Gab es beim Bau der CF wirklich so gar keine Schwierigkeiten?

Luippold: Nicht wirklich. Das lag an unserer vorausschauenden Planung und dem erfahrenen Projektteam. Wir haben vom Großen zum Kleinen geplant, was bedeutet, dass wir erst einen großen Masterplan erstellt haben, den wir dann runtergebrochen haben. Für die kritischen Gewerke haben wir vorbeugend Gutachter ins Boot geholt. Gut war auch, dass wir vier Architektenbüros für eine Ausschreibung beauftragt hatten und uns dann für das Büro RSE in Kassel entschieden haben. Darüber hinaus haben wir alle Baufirmen selbst ausgewählt und beauftragt.

 

Sie konnten ja eine Optimierung der Prozesse erzielen. Können Sie da mal ein paar Zahlen nennen?

Luippold: In der CF sind aktuell ca. 45 Mitarbeiter beschäftigt. Drei bis vier Shuttle verlassen die CF täglich, um entweder Material in die LEAN FACTORY oder zu unserem Lackierer zu bringen. Und pro Jahr werden 2200 Tonnen Feinblech und Edelstahl verarbeitet. Das STOPA-Lager hat ungefähr 700 Lagerplätze und pro Tag erfolgen 100 bis 120 Bestückungen der Anlagen, die an das Lager angebunden sind.

 

Welches andere Gebäude hat Ihnen als Vorbild gedient?

Luippold: Wir haben einige andere Firmen besucht. Allerdings gibt es die CF nur einmal, kein anderes Gebäude ist wie das unsere. Die CF ist ein Unikat und perfekt auf BINDER zugeschnitten. Wir haben uns vom Stil und der Farbkomposition an das FEZ angelehnt. Das ist zum Beispiel an den langgezogenen Fenstern zu erkennen. Wir haben die maximale Breite des Geländes ausgenutzt und können das Gebäude modular und flexibel in alle Richtungen erweitern. Die Masterplanung umfasst eine Grundstücksfläche von 42 800 Quadratmetern. Die Höhe im Gebäude beträgt zwölf Meter.

 

Konnten Sie die geplanten Kosten einhalten?

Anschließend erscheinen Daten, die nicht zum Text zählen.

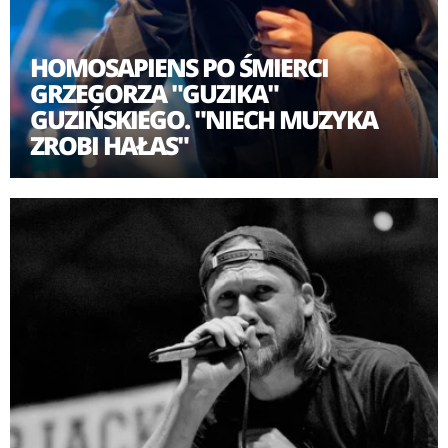
HOMOSAPIENS PO ŚMIERCI
GRZEGORZA "GUZIKA"
GUZIŃSKIEGO. "NIECH MUZYKA
ZROBI HAŁAS"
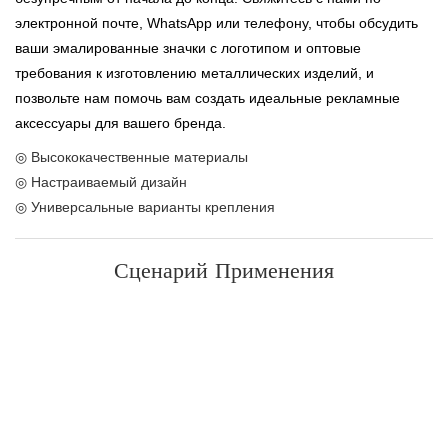
электронной почте, WhatsApp или телефону, чтобы обсудить
ваши эмалированные значки с логотипом и оптовые
требования к изготовлению металлических изделий, и
позвольте нам помочь вам создать идеальные рекламные
аксессуары для вашего бренда.
◎ Высококачественные материалы
◎ Настраиваемый дизайн
◎ Универсальные варианты крепления
Сценарий Применения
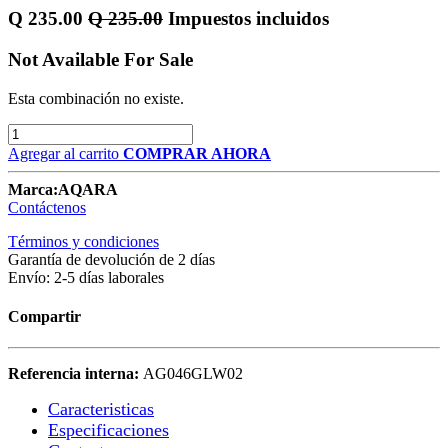
Q
235.00
Q
235.00
Impuestos incluidos
Not Available For Sale
Esta combinación no existe.
Agregar al carrito
COMPRAR AHORA
Marca:
AQARA
Contáctenos
Términos y condiciones
Garantía de devolución de 2 días
Envío: 2-5 días laborales
Compartir
Referencia interna:
AG046GLW02
Caracteristicas​
Especificaciones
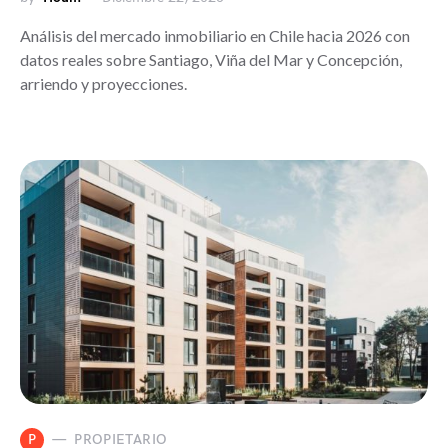
Análisis del mercado inmobiliario en Chile hacia 2026 con
datos reales sobre Santiago, Viña del Mar y Concepción,
arriendo y proyecciones.
P
PROPIETARIO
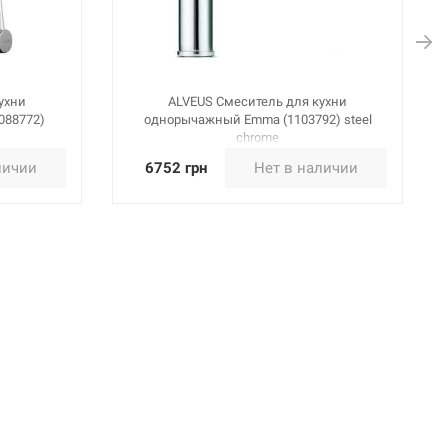
ухни
ALVEUS Смеситель для кухни
088772)
однорычажный Emma (1103792) steel
chrome
личии
6752 грн
Нет в наличии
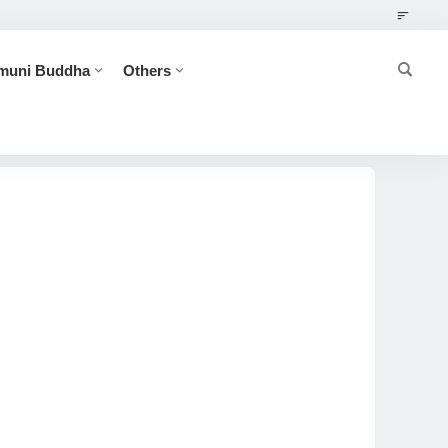
muni Buddha
Others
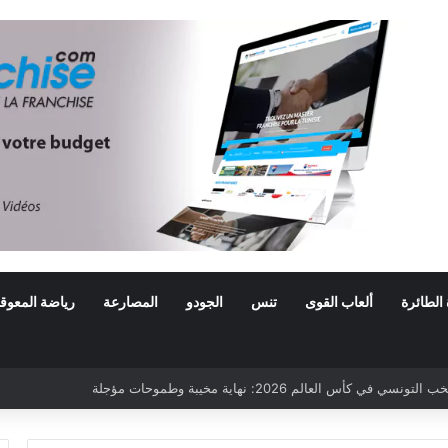
 الطائرة
ألعاب القوى
تنس
الجودو
المصارعة
رياضة المعوق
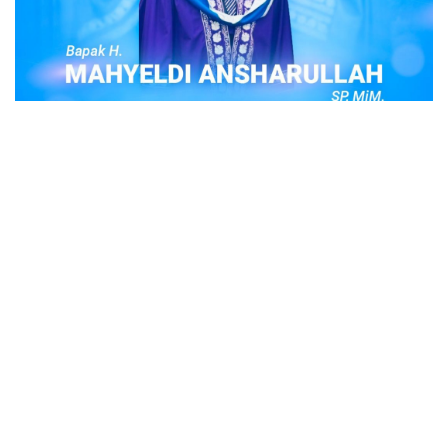
POPULER
Judi Togel Online Disikat Jajaran Sat Reskrim
Polres Bukittinggi
Bukittinggi- Untuk membersihkan wilayah hukum Polres
Buki…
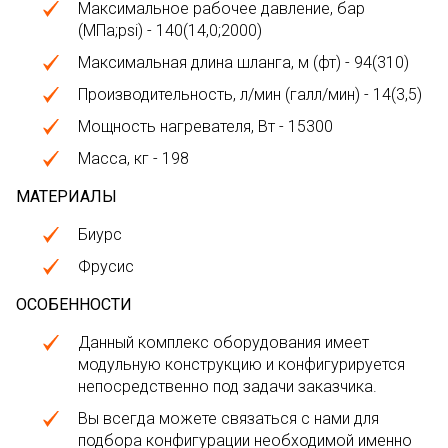
Максимальное рабочее давление, бар
(МПа;psi) - 140(14,0;2000)
Максимальная длина шланга, м (фт) - 94(310)
Производительность, л/мин (галл/мин) - 14(3,5)
Мощность нагревателя, Вт - 15300
Масса, кг - 198
МАТЕРИАЛЫ
Биурс
Фрусис
ОСОБЕННОСТИ
Данный комплекс оборудования имеет
модульную конструкцию и конфигурируется
непосредственно под задачи заказчика.
Вы всегда можете связаться с нами для
подбора конфигурации необходимой именно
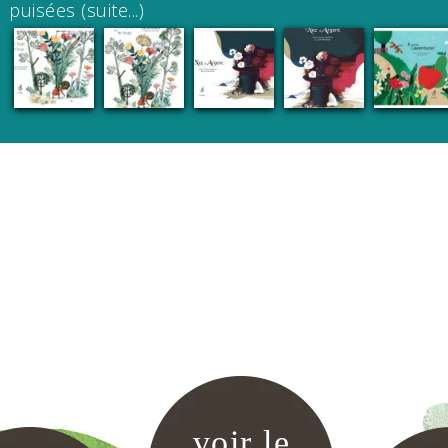
puisées
(suite...)
voir le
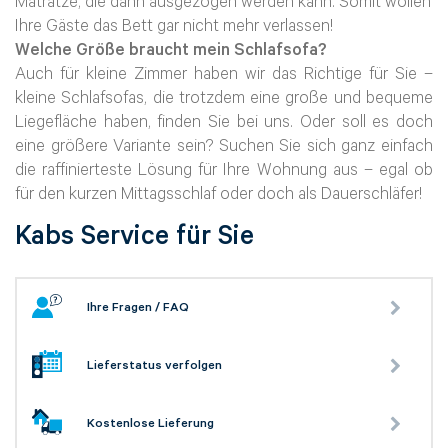
Matratze, die dann ausgezogen werden kann. Somit wollen
Ihre Gäste das Bett gar nicht mehr verlassen!
Welche Größe braucht mein Schlafsofa?
Auch für kleine Zimmer haben wir das Richtige für Sie –
kleine Schlafsofas, die trotzdem eine große und bequeme
Liegefläche haben, finden Sie bei uns. Oder soll es doch
eine größere Variante sein? Suchen Sie sich ganz einfach
die raffinierteste Lösung für Ihre Wohnung aus – egal ob
für den kurzen Mittagsschlaf oder doch als Dauerschläfer!
Kabs Service für Sie
Ihre Fragen / FAQ
Lieferstatus verfolgen
Kostenlose Lieferung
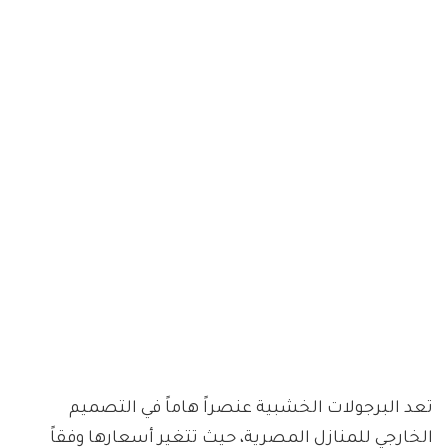
تعد البرجولات الخشبية عنصراً هاماً في التصميم
الخارجي للمنازل المصرية، حيث تتغير أسعارها وفقاً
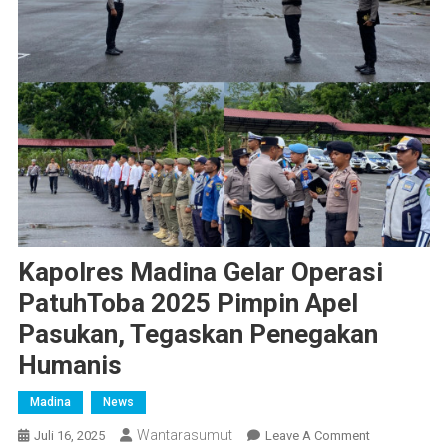
Kapolres Madina Gelar Operasi
PatuhToba 2025 Pimpin Apel
Pasukan, Tegaskan Penegakan
Humanis
Madina
News
Wantarasumut
On
Juli 16, 2025
Leave A Comment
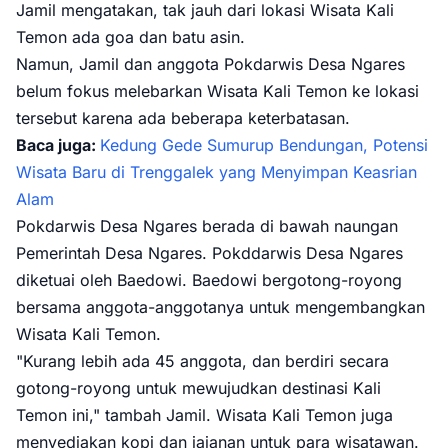
Jamil mengatakan, tak jauh dari lokasi Wisata Kali
Temon ada goa dan batu asin.
Namun, Jamil dan anggota Pokdarwis Desa Ngares
belum fokus melebarkan Wisata Kali Temon ke lokasi
tersebut karena ada beberapa keterbatasan.
Baca juga:
Kedung Gede Sumurup Bendungan, Potensi
Wisata Baru di Trenggalek yang Menyimpan Keasrian
Alam
Pokdarwis Desa Ngares berada di bawah naungan
Pemerintah Desa Ngares. Pokddarwis Desa Ngares
diketuai oleh Baedowi. Baedowi bergotong-royong
bersama anggota-anggotanya untuk mengembangkan
Wisata Kali Temon.
"Kurang lebih ada 45 anggota, dan berdiri secara
gotong-royong untuk mewujudkan destinasi Kali
Temon ini," tambah Jamil. Wisata Kali Temon juga
menyediakan kopi dan jajanan untuk para wisatawan.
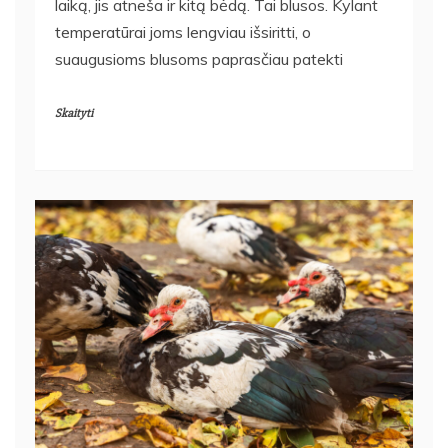
laiką, jis atneša ir kitą bėdą. Tai blusos. Kylant
temperatūrai joms lengviau išsiritti, o
suaugusioms blusoms paprasčiau patekti
Skaityti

Luippold: Ja, wir haben zwölf Millionen kalkuliert und das Projektbudget am  Ende eingehalten.

 

Wie geht es jetzt weiter?

Luippold: Die Baugenehmigung für weitere circa 2.500 Quadratmeter liegt schon vor. Wir werden in naher Zukunft die CF um diese Produktionsfläche vergrößern. Außerdem wollen wir in 2019 das neue Layout für den Kesselbau und die Schäumerei festlegen. Beide Bereiche sollen in die Erweiterungsflächen der CF umziehen.

 

Hatten Sie in der Planungsphase oder Bauzeit  je das Gefühl, dass Sie es zeitlich nicht schaffen würden?

Luippold: Nein, eigentlich nie. Das ganze Projekt hat mir auch keine schlaflosen Nächte bereitet. Zum Glück! Als wir erst einmal begonnen hatten, gab es keinen Weg mehr zurück.

 

Mussten Sie lange überlegen, als Herr Binder Sie fragte, ob Sie das Projekt übernehmen würden?

Luippold: Um ehrlich zu sein nicht. Und wer Herrn Binder kennt, weiß, dass er auch nicht lange auf eine Antwort gewartet hätte. (Luippold lacht.)